В это утро я и Каменский написали по стихотворению в честь автора «Бурлаков» и «Запорожцев, пишущих письмо султану».
Так как в то время мы, футуристы, были в «моде», то где бы ни появлялись, нас начинали просить прочесть что-нибудь. Вполне понятно, что за столом у Репина надо было читать не случайное, поэтому мы сочли на сей раз необходимым подготовиться.
Дома обедали слегка, так как впереди предвиделся, хотя и с «сеном», но все же обед. Это было, как я восстановил позже по надписи на рисунке, сделанном у Репина, 18 февраля.
День был морозный, пасмурный; дача Репина расположена в верстах двух от дачи, где жил Евреинов. Дорога среди облизанных февральским ветром сугробов – коими скрыты небольшие елочки, а заборы местами занесены до половины.

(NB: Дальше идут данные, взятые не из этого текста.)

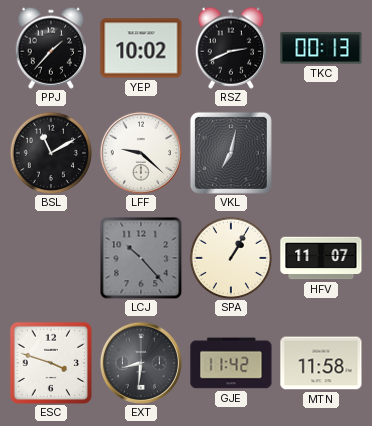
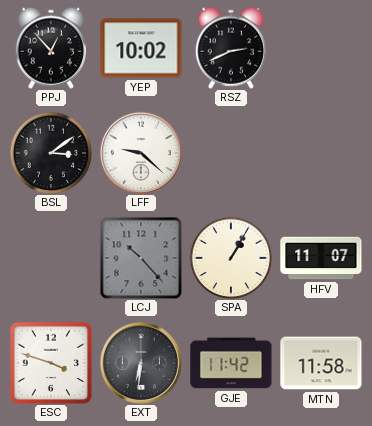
PPJ: 1:37 -> 12:53
TKC: 00:13 -> none
BSL: 11:10 -> 3:09
VKL: 7:02 -> none
EXT: 8:31 -> 6:31
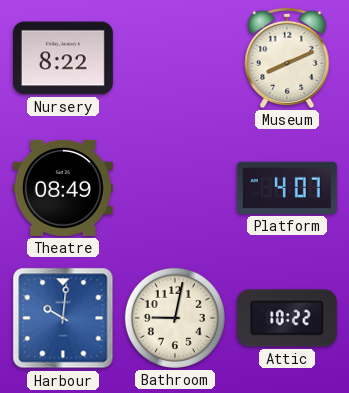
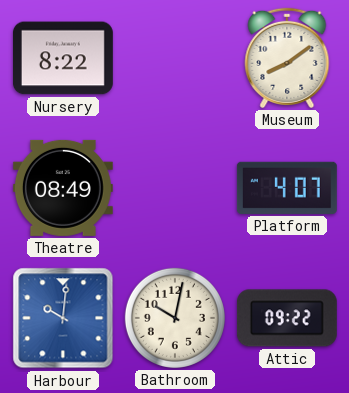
Museum: 8:11 -> 8:09
Bathroom: 9:02 -> 10:02
Attic: 10:22 -> 09:22
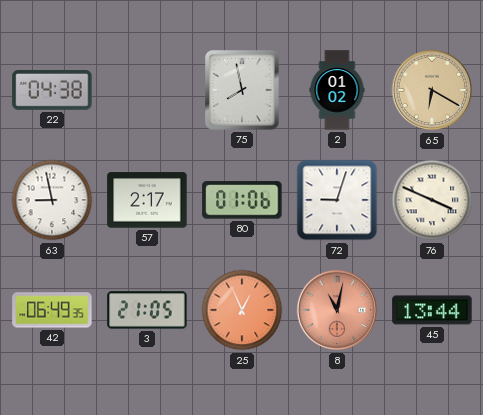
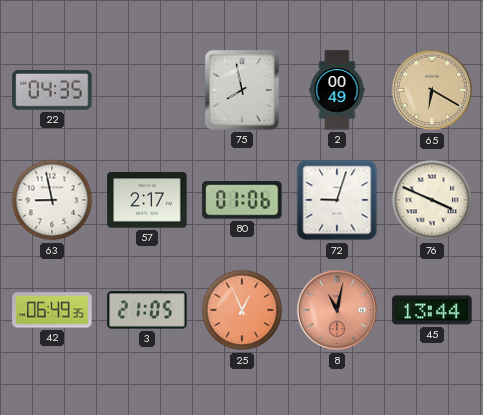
22: 04:38 -> 04:35
2: 01:02 -> 00:49
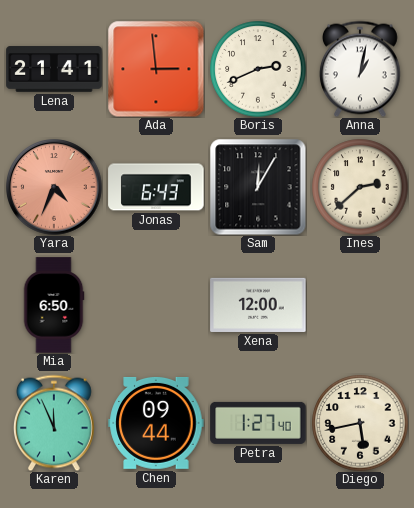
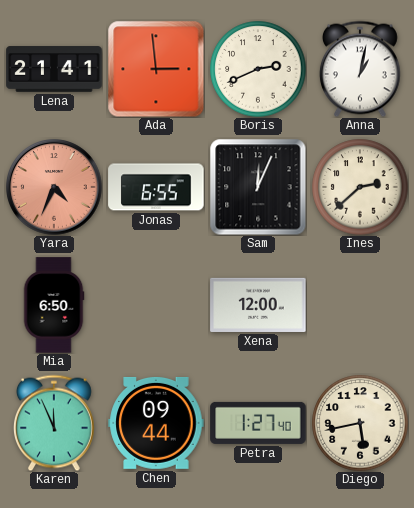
Jonas: 6:43 -> 6:55
Sam: 12:05 -> 12:04
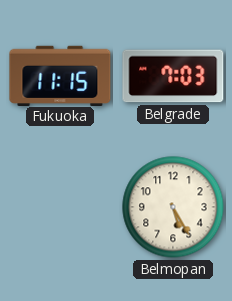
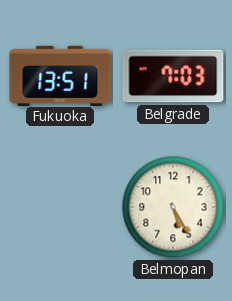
Fukuoka: 11:15 -> 13:51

На серых от финляндской мокрети досках зимневетер мотает остатки летних афиш. Ветер читает подобно маленьким детям, книга ли это, забытая на скамье, афиша ли – ветер неустанно треплет бумажный лист, шуршит им, и от такого чтения в конце концов остается не роман, а лишь несколько глав (тех, что понравились ветру?), а от крупно напечатанных слов – несколько букв: и если не видел целой афиши, то иногда получается интересная загадка. Так и теперь на сером заборе клок выцветшей, причудливой формы бумаги
— — — — — —верова
Се — — — — —
питание…
Нормальное
Ни года, ни числа или не было, или не удержалось в моей памяти, но я по газетам знал о лекциях Северовой-Нордман касательно новейших способов питания, именно о знаменитом «сене».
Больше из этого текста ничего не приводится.